Nurse Jackie (2009)—“Mrs. Greenfield”
AM: Oh, well, that was a treat to work with Edie Falco, and my friend Linda Wallem wrote it. And it was in New York, where I was also doing a play at the time, so I was surrounded by friends and I got comfortable, I guess, doing it. It was very, very easy. And Edie Falco is so no-frills, not a diva, just a team player, so it felt kind of seamless fitting into it. It just felt like a play, actually. That’s what it felt like doing Nurse Jackie: like I was doing a play.
30 Rock (2012)—“Bonnie”
AVC: Was your guest spot on 30 Rock also a case of being in the right place—New York—at the right time?
AM: Well, 30 Rock happened because—I think Tina Fey is a fan.
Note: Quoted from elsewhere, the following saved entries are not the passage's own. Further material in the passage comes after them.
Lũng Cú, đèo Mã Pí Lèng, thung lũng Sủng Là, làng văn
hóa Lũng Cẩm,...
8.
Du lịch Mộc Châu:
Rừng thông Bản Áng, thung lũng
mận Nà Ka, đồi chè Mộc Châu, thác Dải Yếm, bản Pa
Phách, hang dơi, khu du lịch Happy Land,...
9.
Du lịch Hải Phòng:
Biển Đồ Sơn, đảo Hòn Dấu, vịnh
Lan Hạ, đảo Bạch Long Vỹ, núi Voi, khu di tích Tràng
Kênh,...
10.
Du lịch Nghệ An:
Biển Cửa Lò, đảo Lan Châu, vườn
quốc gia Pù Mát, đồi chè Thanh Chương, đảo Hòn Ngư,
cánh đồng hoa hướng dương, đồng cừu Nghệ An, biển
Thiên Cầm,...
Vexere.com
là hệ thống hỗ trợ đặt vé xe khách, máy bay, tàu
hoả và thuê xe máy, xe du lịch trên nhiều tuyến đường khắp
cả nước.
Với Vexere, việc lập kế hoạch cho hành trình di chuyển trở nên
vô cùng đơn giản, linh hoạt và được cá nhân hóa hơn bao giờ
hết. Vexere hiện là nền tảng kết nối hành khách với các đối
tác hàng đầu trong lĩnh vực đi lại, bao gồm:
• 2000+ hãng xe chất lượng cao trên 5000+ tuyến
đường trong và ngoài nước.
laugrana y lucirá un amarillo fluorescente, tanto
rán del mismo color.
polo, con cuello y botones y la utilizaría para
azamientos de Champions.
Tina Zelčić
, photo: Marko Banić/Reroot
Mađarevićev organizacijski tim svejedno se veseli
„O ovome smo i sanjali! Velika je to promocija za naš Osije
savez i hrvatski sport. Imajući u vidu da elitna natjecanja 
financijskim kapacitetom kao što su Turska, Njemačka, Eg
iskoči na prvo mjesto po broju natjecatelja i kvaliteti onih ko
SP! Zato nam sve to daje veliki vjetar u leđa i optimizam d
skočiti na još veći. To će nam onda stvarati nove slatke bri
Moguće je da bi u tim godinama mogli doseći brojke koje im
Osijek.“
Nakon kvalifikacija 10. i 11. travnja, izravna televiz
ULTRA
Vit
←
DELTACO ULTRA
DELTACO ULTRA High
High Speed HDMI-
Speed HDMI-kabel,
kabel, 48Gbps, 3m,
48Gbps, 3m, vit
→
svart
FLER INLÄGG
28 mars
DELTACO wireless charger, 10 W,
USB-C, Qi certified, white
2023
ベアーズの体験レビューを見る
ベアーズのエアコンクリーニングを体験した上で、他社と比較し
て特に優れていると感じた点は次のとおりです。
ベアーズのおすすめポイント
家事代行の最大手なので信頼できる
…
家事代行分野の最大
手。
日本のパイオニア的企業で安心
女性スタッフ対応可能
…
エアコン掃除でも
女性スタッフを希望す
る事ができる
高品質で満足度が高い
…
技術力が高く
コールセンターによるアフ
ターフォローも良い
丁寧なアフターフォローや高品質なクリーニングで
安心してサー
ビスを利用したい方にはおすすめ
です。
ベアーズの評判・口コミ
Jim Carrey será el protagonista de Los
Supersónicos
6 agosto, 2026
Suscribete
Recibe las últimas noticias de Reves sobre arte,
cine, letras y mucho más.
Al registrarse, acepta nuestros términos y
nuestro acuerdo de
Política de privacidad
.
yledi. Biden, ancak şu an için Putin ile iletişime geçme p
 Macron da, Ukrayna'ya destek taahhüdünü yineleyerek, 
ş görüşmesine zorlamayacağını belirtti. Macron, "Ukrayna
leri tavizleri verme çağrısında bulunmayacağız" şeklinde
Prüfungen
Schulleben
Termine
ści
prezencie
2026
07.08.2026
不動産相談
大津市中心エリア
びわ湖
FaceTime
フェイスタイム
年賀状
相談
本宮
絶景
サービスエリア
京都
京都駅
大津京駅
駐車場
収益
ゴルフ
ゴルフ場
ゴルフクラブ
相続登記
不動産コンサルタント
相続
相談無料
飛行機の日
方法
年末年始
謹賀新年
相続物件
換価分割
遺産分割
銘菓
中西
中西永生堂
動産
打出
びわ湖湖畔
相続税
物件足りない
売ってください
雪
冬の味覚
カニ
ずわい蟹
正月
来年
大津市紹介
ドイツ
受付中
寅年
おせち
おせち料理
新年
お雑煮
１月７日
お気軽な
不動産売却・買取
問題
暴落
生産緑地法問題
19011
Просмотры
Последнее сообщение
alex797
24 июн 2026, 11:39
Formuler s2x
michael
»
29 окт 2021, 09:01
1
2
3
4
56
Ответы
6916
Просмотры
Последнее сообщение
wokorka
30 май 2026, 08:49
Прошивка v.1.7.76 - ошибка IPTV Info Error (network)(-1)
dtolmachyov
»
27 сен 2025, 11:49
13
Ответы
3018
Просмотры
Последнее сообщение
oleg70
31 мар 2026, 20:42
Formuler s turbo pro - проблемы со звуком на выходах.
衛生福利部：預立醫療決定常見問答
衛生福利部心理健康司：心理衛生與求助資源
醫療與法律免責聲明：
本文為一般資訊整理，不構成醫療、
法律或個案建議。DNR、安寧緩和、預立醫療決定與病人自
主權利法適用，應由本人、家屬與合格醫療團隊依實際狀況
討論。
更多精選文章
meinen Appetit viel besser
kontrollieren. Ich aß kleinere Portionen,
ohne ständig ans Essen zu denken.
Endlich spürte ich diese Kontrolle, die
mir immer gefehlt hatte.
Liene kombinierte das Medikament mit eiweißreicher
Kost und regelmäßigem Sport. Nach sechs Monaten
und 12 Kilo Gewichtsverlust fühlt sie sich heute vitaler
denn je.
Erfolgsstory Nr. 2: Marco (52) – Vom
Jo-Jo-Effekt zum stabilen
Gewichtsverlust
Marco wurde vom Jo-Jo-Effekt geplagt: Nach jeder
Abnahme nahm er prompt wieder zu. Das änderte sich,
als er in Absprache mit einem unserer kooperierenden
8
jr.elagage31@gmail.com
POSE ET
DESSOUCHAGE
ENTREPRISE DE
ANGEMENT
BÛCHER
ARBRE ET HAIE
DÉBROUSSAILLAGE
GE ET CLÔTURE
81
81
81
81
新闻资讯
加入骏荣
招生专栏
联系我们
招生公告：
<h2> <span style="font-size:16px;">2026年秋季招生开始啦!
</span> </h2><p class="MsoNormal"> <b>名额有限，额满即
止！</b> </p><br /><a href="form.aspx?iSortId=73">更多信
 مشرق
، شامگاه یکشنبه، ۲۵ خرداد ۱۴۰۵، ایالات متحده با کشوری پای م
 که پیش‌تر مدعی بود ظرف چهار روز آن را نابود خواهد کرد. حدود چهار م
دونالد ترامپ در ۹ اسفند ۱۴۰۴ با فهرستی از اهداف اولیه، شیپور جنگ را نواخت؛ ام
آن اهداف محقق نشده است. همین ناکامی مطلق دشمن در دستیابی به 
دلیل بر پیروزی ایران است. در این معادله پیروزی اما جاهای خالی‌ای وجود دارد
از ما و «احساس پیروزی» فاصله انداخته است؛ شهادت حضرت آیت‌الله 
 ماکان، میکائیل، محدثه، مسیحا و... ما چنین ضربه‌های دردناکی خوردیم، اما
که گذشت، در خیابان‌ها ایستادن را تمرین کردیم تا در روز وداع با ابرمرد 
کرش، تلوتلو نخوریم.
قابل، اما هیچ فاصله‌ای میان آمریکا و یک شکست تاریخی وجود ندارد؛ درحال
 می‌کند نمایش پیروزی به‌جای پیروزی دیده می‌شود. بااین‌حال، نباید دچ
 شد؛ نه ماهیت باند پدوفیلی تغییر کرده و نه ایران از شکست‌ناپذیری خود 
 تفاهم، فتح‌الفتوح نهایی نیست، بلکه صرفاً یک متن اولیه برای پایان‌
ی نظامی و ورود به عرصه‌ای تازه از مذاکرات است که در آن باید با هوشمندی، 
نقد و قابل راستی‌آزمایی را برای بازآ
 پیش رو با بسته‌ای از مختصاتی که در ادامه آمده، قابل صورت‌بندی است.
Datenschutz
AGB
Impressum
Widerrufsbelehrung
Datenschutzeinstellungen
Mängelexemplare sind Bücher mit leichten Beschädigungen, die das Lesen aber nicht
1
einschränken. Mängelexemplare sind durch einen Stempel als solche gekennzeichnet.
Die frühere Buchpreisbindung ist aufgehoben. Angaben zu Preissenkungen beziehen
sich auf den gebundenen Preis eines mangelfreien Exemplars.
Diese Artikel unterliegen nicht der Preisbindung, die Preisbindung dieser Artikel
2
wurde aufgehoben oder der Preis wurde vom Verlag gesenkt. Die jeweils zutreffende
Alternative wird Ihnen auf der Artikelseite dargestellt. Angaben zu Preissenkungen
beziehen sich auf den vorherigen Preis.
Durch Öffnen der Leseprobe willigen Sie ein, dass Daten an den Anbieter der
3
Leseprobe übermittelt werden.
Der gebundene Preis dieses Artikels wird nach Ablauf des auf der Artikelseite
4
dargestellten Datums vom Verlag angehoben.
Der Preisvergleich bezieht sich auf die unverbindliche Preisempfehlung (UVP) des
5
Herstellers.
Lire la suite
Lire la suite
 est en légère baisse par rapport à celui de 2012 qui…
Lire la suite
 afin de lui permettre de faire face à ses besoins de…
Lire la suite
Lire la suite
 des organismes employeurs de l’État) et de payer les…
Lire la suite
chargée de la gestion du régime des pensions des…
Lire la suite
In fact, I know she is: She just wrote a beautiful blurb for my book that’s coming out in September. They’d asked me originally to play her mother, but I was doing Young Frankenstein on Broadway at the time, and I couldn’t get off. We were in previews, and they wanted me during what would’ve been a Wednesday matinee because my scenes were with Alec Baldwin and Tina, and Alec had it in his contract that he didn’t work Monday and Friday, he only worked Tuesday, Wednesday, and Thursday. [Laughs.] So I couldn’t get off, and then years went by and I think they had just a handful of shows left before the series ended, but they finally got me on. I was so disappointed that I couldn’t do it originally, so it was great that they were able to get me onto the show before it ended.
AM: Wow. That one I really don’t remember much about. [Long pause.] Here’s about all I remember about that. I think Laraine Newman was in it. I don’t remember who else was in it. But I remember I improvised a scene—as I have many times in my life—and it was the first time that the crew applauded afterwards. [Laughs.] The crew! So, yeah, that’s the big thing I remember about that movie.
AM: I think Joe [Flaherty] and I improvised that scene, too. [Laughs.] But that was so wonderful because I did it as a favor to Steven Spielberg. Can you even believe I’m saying that? But it wasn’t a big part, and he was a big fan of SCTV, so we just did that as kind of a fun thing.
The Completely Mental Misadventures Of Ed Grimley (1988)—“Mrs. Freebus”
AVC: Certainly the SCTV folks have reunited on several occasions over the years in front of the camera, but one of the most entertaining reunions took place in the recording studio, for Martin Short’s animated Ed Grimley series.
AM: That was so much fun. We were all in New York at the time, I think, when we did that. What was the name of the character I played? Mrs. Freebus? But, look, anything I do with Marty and the kids from SCTV, it doesn’t even feel like work, of course. It’s just one big laugh-fest. And that was another one of those sorts of experiences. We speak the same language, so it’s second nature to us, and we’re free to create whatever we want, nobody repressing us, telling us it’s not funny or telling us that it’s over the top. Whatever you might get on another TV show, you definitely didn’t get it on that. It was just a very creative environment to be funny.
AVC: You said you were all in New York. Did you all record together?
AM: I believe we all recorded together. I’m trying to remember for sure. I certainly remembering sitting around the microphone with some people, but I don’t know if all of us were there. It definitely wasn’t like some shows I’ve done, where everyone’s there and we just recorded the whole half-hour at once. I’m pretty sure we did this one in bits. But Jonathan Winters did a couple of episodes, and I definitely remember recording with him. He was a big fan of SCTV, too.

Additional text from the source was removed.